In the six or seven years since we had a 240-volt electric vehicle charger installed at The Star, only one staff member other than me has seized the opportunity. It is not easy to say why. Fear of the unknown, perhaps. Free mileage from home to work and back and for all your errands! No other takers.
For me, having had two successive plug-in hybrid electric vehicles, a Chevrolet Volt and, now, a Honda Clarity, the essentially free-to-me fuel in the form of electrons is deeply satisfying. Similarly, rooftop solar on the early-1960s house I grew up in and live in now provides me with another reason to gloat: electric bills that run a steady $14 a month.
Backing up to the beginning of my interest in a solar installation, it was a similar sense of sly glee that I got from a homeowner down the road during an alternative-energy open-house weekend that got me going. I wanted to get that same smirk for myself.

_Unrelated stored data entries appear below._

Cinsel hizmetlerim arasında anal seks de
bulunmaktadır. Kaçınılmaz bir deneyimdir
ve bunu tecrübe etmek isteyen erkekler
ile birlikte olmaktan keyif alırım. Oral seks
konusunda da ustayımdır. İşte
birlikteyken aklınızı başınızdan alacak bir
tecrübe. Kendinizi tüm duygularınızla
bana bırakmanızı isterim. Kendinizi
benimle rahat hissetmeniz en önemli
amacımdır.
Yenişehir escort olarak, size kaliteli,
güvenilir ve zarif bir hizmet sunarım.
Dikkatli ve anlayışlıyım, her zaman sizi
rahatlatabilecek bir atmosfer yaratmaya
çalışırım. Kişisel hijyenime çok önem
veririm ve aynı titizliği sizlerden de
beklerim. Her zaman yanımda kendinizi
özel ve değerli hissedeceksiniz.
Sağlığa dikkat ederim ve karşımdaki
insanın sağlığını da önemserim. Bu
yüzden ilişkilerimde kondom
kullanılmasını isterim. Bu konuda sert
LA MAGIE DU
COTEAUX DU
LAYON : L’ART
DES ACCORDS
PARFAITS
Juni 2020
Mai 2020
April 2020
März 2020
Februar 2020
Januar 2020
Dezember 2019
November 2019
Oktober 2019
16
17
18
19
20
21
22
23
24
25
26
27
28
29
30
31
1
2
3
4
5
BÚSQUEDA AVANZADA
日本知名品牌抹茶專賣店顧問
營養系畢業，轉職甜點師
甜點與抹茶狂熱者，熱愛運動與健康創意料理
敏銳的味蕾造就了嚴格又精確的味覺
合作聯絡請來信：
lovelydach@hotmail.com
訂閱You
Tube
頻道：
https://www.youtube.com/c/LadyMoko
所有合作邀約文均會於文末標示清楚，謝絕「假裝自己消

I met with a sales representative of the company recommended by the town in an UpIsland Starbucks, signed a contract, and half a year later the panels showed up in my driveway.
All in, the 5-kilowatt system cost about $20,000 before a tax rebate, which seems to be a bit of Hamptons premium above the national going rate of about $2.60 a watt for residential projects. I suspect that some solar companies jacked their rates up once the tax rebates went into effect. Nonetheless, solar is still worth the expense — and better for the planet.
During the installation, an electrician noticed that the house still had its original breaker panel, a dangerous model known for causing devastating fires. That got replaced for an additional $1,100.
I jumped out of my office chair when the first of the new PSEG Long Island statements arrived in the email and did a little dance, accompanied by that sly solar grin.
I made payments on a loan for maybe a year, then did the math and decided to pay the note off in full. With the pre-solar monthly bills running $250 a month or more, it made sense for the household cash flow. The house uses less than it produces, with the excess flowing into the grid to help supply our non-solar neighbors.
There are plenty of firms offering solar installation on Long Island. My advice is to ask for competing bids and ask in advance about any hidden extras, such as reroofing or replacing a house’s existing wiring. But, that said, just do it.